BIRBAL Series Chapter 2: Building Language Models Specific to a particular Language task

6 min readOct 26, 2024

In the previous chapter, we explored how to customize Gemma for a specific task (detecting Jail Breaks). In this chapter, we will explore how to customize Gemma for a specific Language.
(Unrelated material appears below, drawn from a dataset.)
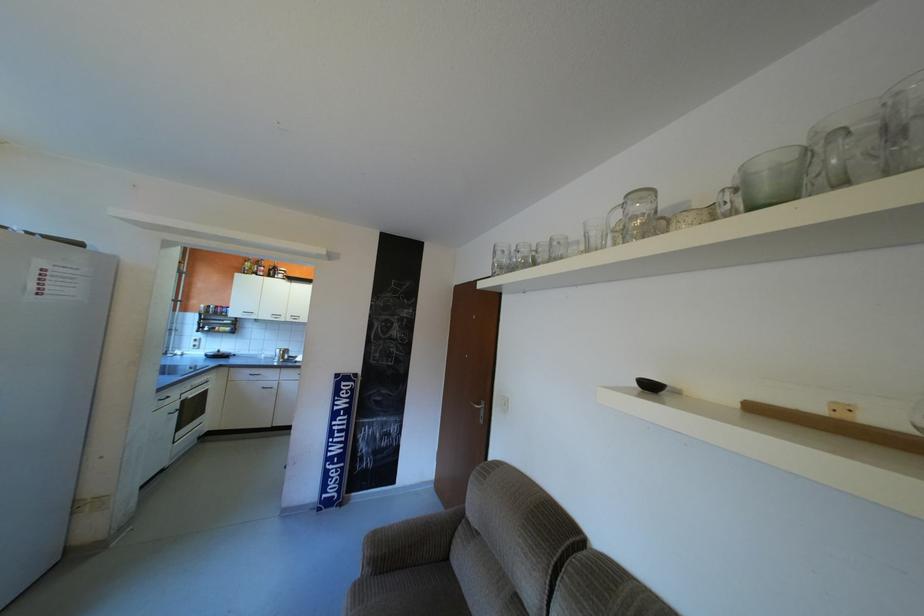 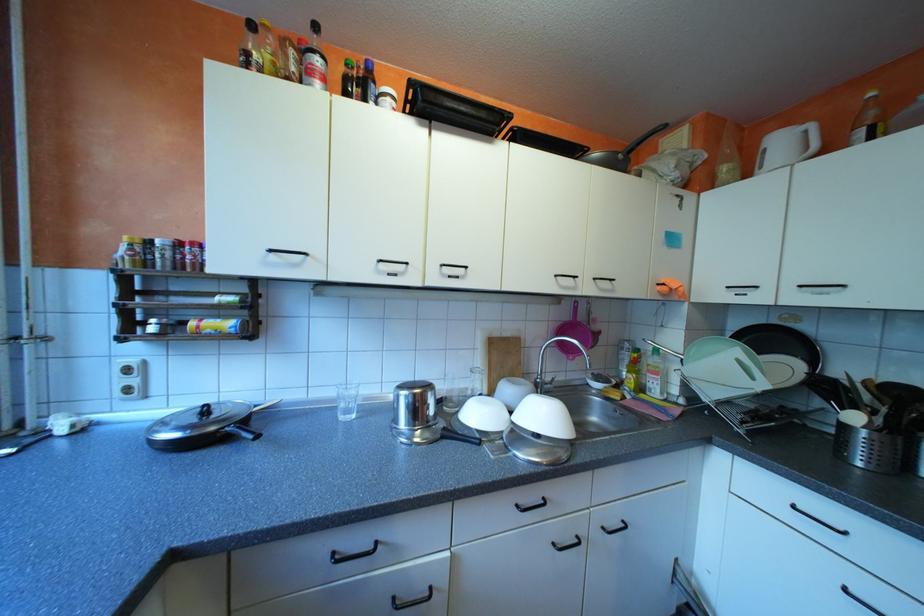 From the picture: What movement of the cameraman would produce the second image?

The cameraman walked toward left, forward.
Enabling LLMs in multiple languages, ensures true democratization of AI & Tech , especially if they can make the world knowledge in terms of Agriculture, Finance, Health, Climate change, Disaster responses and so on available to all at their fingertips.
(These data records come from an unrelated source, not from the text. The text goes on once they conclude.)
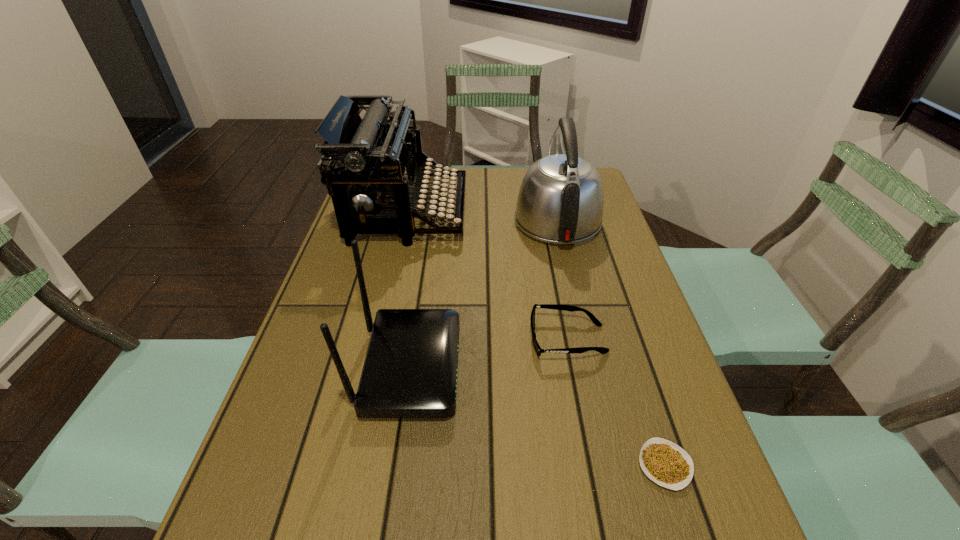 Image resolution: width=960 pixels, height=540 pixels. I want to click on vacant point located between the sunglasses and the kettle, so click(x=563, y=280).

Where is `free space that is in between the nearest object and the typewriter`? free space that is in between the nearest object and the typewriter is located at coordinates (537, 339).

Locate an element on the screen. This screenshot has width=960, height=540. free space that is in between the sunglasses and the kettle is located at coordinates (563, 280).

Find the location of a particular element. The image size is (960, 540). empty space that is in between the third tallest object and the nearest object is located at coordinates (538, 416).

Find the location of a particular element. The height and width of the screenshot is (540, 960). blank region between the kettle and the nearest object is located at coordinates (611, 343).

The height and width of the screenshot is (540, 960). In order to click on free spot between the router and the typewriter in this screenshot , I will do `click(409, 289)`.

What are the coordinates of `object that ranks as the closest to the legume` in the screenshot? It's located at (602, 350).

Where is `object that is the closest to the legume`? object that is the closest to the legume is located at coordinates (602, 350).

I want to click on blank area in the image that satisfies the following two spatial constraints: 1. on the typing side of the typewriter; 2. on the spout of the kettle, so click(x=406, y=220).

The width and height of the screenshot is (960, 540). Find the location of `vacant point that satisfies the following two spatial constraints: 1. on the back side of the shortest object; 2. on the front-facing side of the second shortest object`. vacant point that satisfies the following two spatial constraints: 1. on the back side of the shortest object; 2. on the front-facing side of the second shortest object is located at coordinates (624, 339). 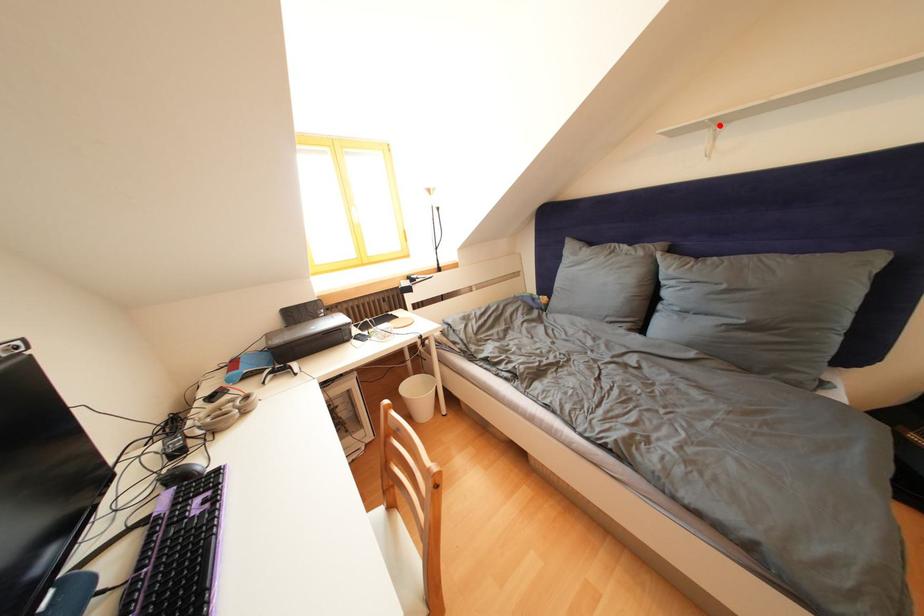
AI assistants which are enabled on regional languages which can be accessed by the last mile users on their hand held devices with or without internet can be a huge empowering step.

We will follow the same template as in the previous chapter, where we start with a pre-trained model of Gemma and then fine tune it for a particular language task.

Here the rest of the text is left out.